Christlich-sozial: nur eine Frage der Interpretation?

Der Umgang mit den Menschen in Moria und anderen Orten an den Außengrenzen Europas nagt an der Glaubwürdigkeit unserer Grundwerte. Die Reaktionen nach dem Brand in Moria haben erneut gezeigt, dass die Menschenwürde und die Wahrung der Menschenrechte der geflüchteten Menschen nicht ernst genommen werden. Der Diskurs und die abwehrende Haltung, geflüchtete Menschen aufzunehmen, zeigen Züge der „rohen Bürgerlichkeit“, wie Wilhelm Heitmeyer sie skizziert hat.
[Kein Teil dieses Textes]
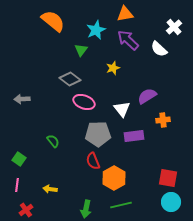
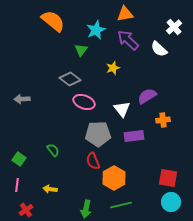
green semicircle: moved 9 px down
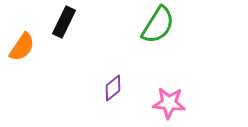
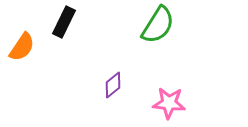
purple diamond: moved 3 px up
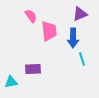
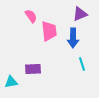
cyan line: moved 5 px down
Dieses Phänomen ist nicht erst jetzt entstanden, sondern hat sich in den letzten Jahrzehnten im Umgang mit unterschiedlichen Formen sozialer Ungleichheit angebahnt. Mit Blick auf die nächsten Generationen sollte es uns mit Sorge erfüllen, was ihnen als Normalität übermittelt wird, und was sich ihnen in Folge habituell einschreiben könnte. Sie erleben derzeit, dass Menschen, die von Krieg und Verfolgung geflohen sind, als Bedrohung wahrgenommen und selbst Kinder davon nicht ausgenommen werden. Sie wachsen mit der Vorstellung heran, dass Wohlstand und Reichtum durch sozial Schwächere bedroht ist und weniger mit der Vorstellung, dass soziale Ungerechtigkeiten zu bekämpfen sind. Vielmehr erleben sie, dass benachteiligte Menschen für ihr Elend geächtet werden.

Naiv und realitätsfremd?

Stimmen, die Gerechtigkeit, soziale Gleichheit, Nächstenliebe, Empathie, Solidarität etc. einfordern, werden als realitätsfremd und naiv bezeichnet. Was lernen zukünftige Generationen, wenn sie erleben, dass religiös und weltanschaulich aufgeladene Begriffe, die ein menschenwürdiges Leben aller zum Ziel haben, nicht mehr als relevant angesehen werden? Oder so umdefiniert werden, dass sie nur mehr das eigene Verhalten rechtfertigen? Welche Folgen hat die Rede von einer „flexiblen Solidarität“ (Kurz; Edtstadler)? Heißt dies, dass nicht jeder Mensch Solidarität erwarten kann? Dass es welche gibt, die mehr Anspruch haben und andere, die weniger oder gar keinen haben? Und heißt dies, dass jene, die flexible Solidarität fordern, diese für sich uneingeschränkt beanspruchen, anderen aber nicht gewähren möchten? Der Subtext, der mit dem Adjektiv dem starken Begriff der Solidarität relativierend unterlegt wird, darf nicht übersehen werden.

Rohe Bürgerlichkeit

Nach Heitmeyer entgeht der rohen Bürgerlichkeit „vielfach das Gefühl für verschiedene Formen von Gerechtigkeit, Solidarität und Fairness, die nicht an Effizienz, Nützlichkeit und Verwertbarkeit gekoppelt ist. Rohe Bürgerlichkeit setzt auf Konkurrenz und Eigenverantwortung in jeder Hinsicht. Wer dem nicht gewachsen ist, dem ist nicht zu helfen und dem soll auch nicht geholfen werden.“

Wenn soziale Ungleichheit auf nationaler wie internationaler Ebene in abwertende Ungleichwertigkeit transformiert wird, kann sie relativ einfach zur Rechtfertigung menschenverachtenden Redens und Handelns dienen. Dies führt letztendlich zu einer Spaltung der Gesellschaft. Die (jungen) Menschen haben dann Glück oder Pech – je nachdem, auf welcher Seite sie landen.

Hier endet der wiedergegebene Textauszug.